张哲之没有经历过人事,这是头一次接吻。王沆不仅技巧好,而且十分有耐心,很快就把张哲之亲的迷迷糊糊,忘乎所以了,他感觉身体变得越来越软,但热量却都在往下腹走。终于他也慢慢闭上了眼睛,手顺遂地爬上了王沆的背。两人开始越靠越近,越搂越紧。
不过事情总是容易乐极生悲,张哲之吻得太过忘情,脚上忘了使力,两人便齐刷刷地掉进了水里。水没上头顶的那一刻,紧紧相贴的两个人终于分开,张哲之也略微回过了神,至少,他现在能想起来,王沆好歹还是自己的主子。
他马上抱着王沆浮上了水面,看起来没什么事,眼神还和之前一样,直勾勾地盯着张哲之。赤裸裸的目光让张哲之立马红了脸,他眼神往下挪了挪,手上却还是一如既往地用力抱着王沆。
刚才那一下跌到,让王沆不自主地松开了手,此时他的手浮在水里,简直透着亮白的光泽。所以张哲之自然地注意到,他正慢慢地把手抬了起来。但竟然落在了自己的脸上?
他的手很热,可能是沾了水,张哲之只感觉他的手指像凝脂一样在脸上划过,摸得人心里只痒,他忍不住抬头望向王沆:“……别弄了。”
可听了他这话,王沆的目光却突然变得悠长起来,他的眼神又开始有点涣散,像是在看向张哲之的身后,又像是透过张哲之在看什么人。他的手也突然停在了张哲之的左脸上,却是用一种要哭的语气说着:“我爱你,别离开我。”
就像是吃下了几十个莲心,王沆说出去这话,就只觉得嘴里苦,心里也苦。他感觉那个人越走越远,就像要消失不见。

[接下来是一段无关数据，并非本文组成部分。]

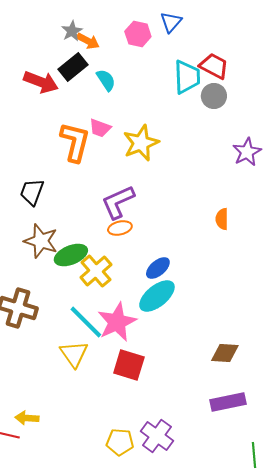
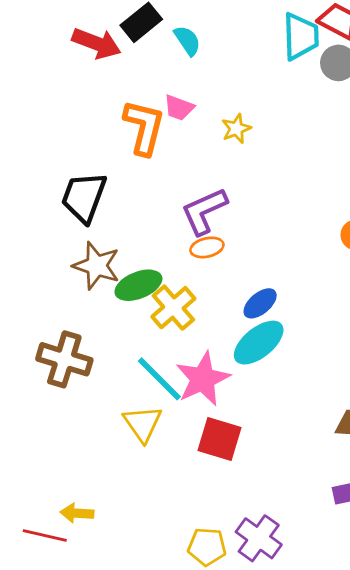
yellow star: (141, 143) -> (236, 129), size x0.6
black trapezoid: (32, 192) -> (84, 197), size x1.4

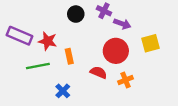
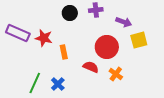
purple cross: (104, 11) -> (96, 10), turned -32
purple arrow: (122, 24) -> (124, 22), moved
green line: (38, 66) -> (35, 83), moved, turned -55
orange cross: (126, 80) -> (116, 74), turned -32

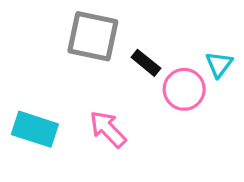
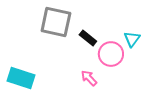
pink arrow: (108, 129) -> (89, 78), moved, size x0.7

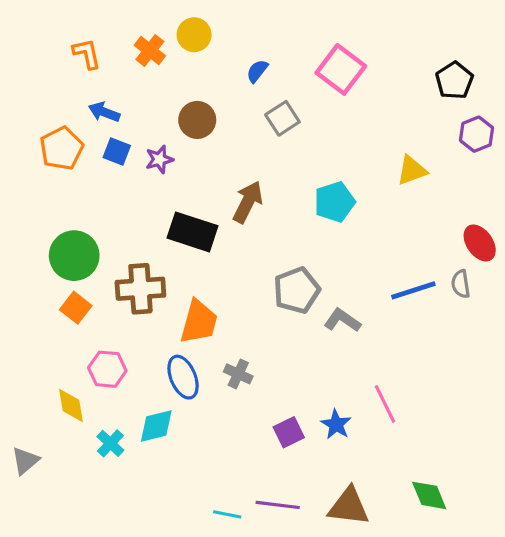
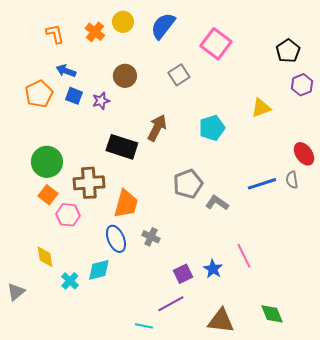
blue semicircle: (257, 71) -> (163, 26), moved, size x1.8
pink hexagon: (107, 369) -> (68, 215), moved
purple line: (278, 505) -> (171, 304), moved, turned -36

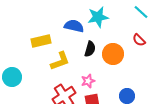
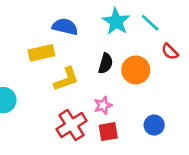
cyan line: (141, 12) -> (150, 23), moved
cyan star: (98, 17) -> (116, 21), turned -30
blue semicircle: (74, 26) -> (65, 27), moved

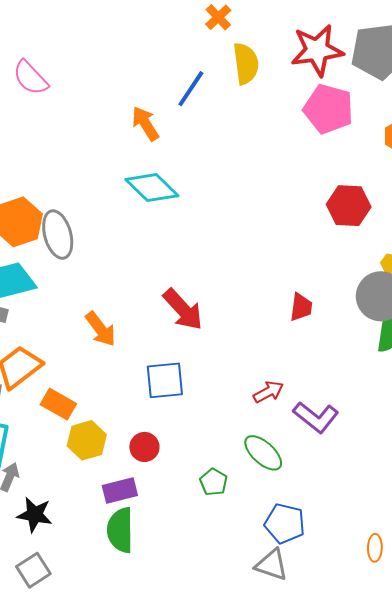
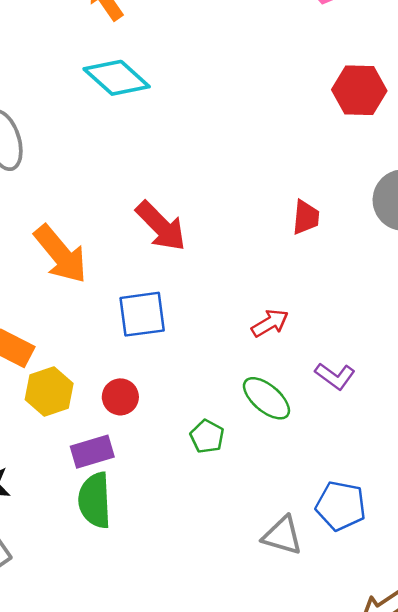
orange arrow: (101, 329) -> (61, 254), size x1.4
purple L-shape: (316, 417) -> (335, 376), moved, size x0.7
blue pentagon: (285, 523) -> (341, 506), moved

是吗?再怎么挽留都留不住你吗?
只见王沆说完了这话,眼一闭,手就无力的滑落回水里,人也软绵绵地倒进了张哲之怀里。戳得张哲之的心口,也跟着他一起泛苦。他低头,盯着王沆乌黑的头发,眼神变了又变。最后却还是一眨眼,又成了那个听话胆怯,弱小怕事的下人。安静的泡在水里,等待着王沆体温恢复正常。
可这么一等,就等到了日落。王沆的体温终于变得正常,脸上病态的潮红也消失不见。张哲之费了些力气把他搬到岸上,生了堆火,逮着一些小鱼就开始放在火上烤,样子倒是悠闲。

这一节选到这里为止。